The Asian Development Bank and Energy Market Authority (EMA) of Singapore have signed a memorandum of understanding to support development of renewable energy generation and the ASEAN power grid.
In October 2021, EMA announced Singapore’s plan to import up to four gigawatts of low-carbon electricity, equivalent to 30% of its total supply, by 2035. This programme makes up a significant part of Singapore’s effort to decarbonise its energy sector.
So far, more than 20 proposals have been put forward by six countries, offering a combined import capacity of more than 10 gigawatts. Singapore has also entered multiple energy collaboration agreements with source countries, including Australia, Cambodia, Indonesia, the Lao People’s Democratic Republic and Vietnam, to explore the potential export of electricity to Singapore.
Now, the Asian Development Bank (ADB) and Energy Market Authority (EMA) of Singapore have signed an MOU to further support the delivery of those projects alongside the development of an ASEAN power grid to support better transmission across national borders.
The collaboration will provide expertise and best practices in areas such as regional cooperation, public–private partnerships, structuring and project financing. The MOU also empowers ADB to provide funding by all of its mechanisms to ASEAN countries and project sponsors to help implement projects and manage the risks of taking them forwards.

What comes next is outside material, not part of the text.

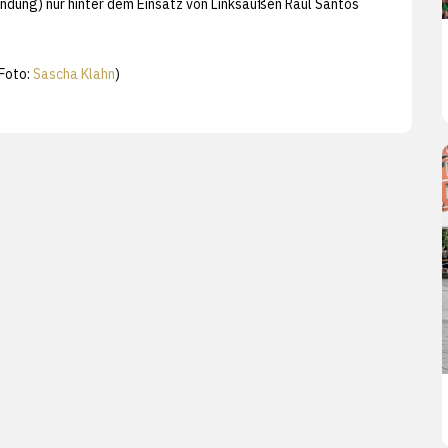
dung) nur hinter dem Einsatz von Linksaußen Raul Santos
Foto:
Sascha Klahn
)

ADB vice-president for east and southeast Asia and the Pacific, Ahmed M. Saeed, explained: “The clean energy transition demands high-impact collaboration across ASEAN and a diverse range of financing sources. ADB is honored to partner with EMA in its effort to transform the energy landscape in ASEAN. Investing in clean energy not only puts us on a path to net zero, but it increases prospects for strong and sustainable growth.”
EMA chief executive Ngiam Shih Chun added: “This collaboration will combine the expertise and resources of EMA and ADB to further unlock the potential for low-carbon electricity to power the region, and boost efforts to decarbonise our power sector through imports of low-carbon electricity.”
As Asia and the Pacific’s climate bank, ADB has raised its ambition to deliver $100bn in climate financing across the region by 2030, while supporting a range of initiatives to help countries transition to low-carbon economies and build resilience to the impacts of climate change.